§ **Work required**: From the records below, state how many lines hold the string "artikler", without any other text.

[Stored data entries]

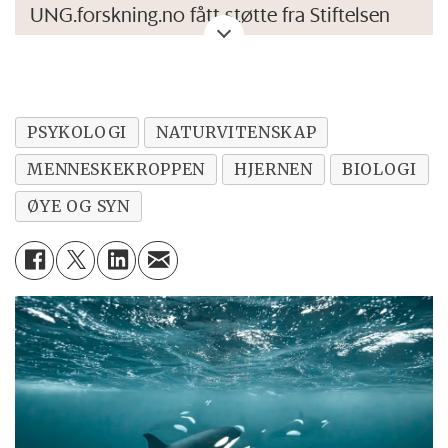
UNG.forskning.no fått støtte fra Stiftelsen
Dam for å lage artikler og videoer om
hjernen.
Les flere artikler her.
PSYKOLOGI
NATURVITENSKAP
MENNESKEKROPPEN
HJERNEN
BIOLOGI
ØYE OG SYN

==

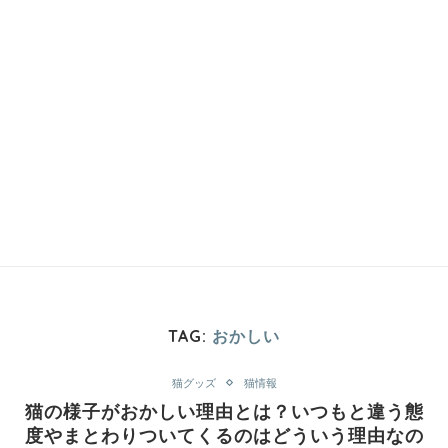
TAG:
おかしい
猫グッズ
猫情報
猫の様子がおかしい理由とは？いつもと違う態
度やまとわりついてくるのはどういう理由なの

...

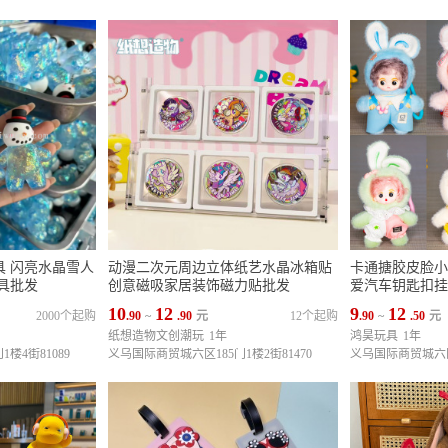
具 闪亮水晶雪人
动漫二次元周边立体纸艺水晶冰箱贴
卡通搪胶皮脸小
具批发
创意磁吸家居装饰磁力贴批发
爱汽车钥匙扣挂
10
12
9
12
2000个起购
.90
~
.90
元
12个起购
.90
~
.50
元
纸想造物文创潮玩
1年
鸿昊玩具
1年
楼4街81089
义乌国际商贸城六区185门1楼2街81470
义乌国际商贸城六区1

§ **Response to this task**: 2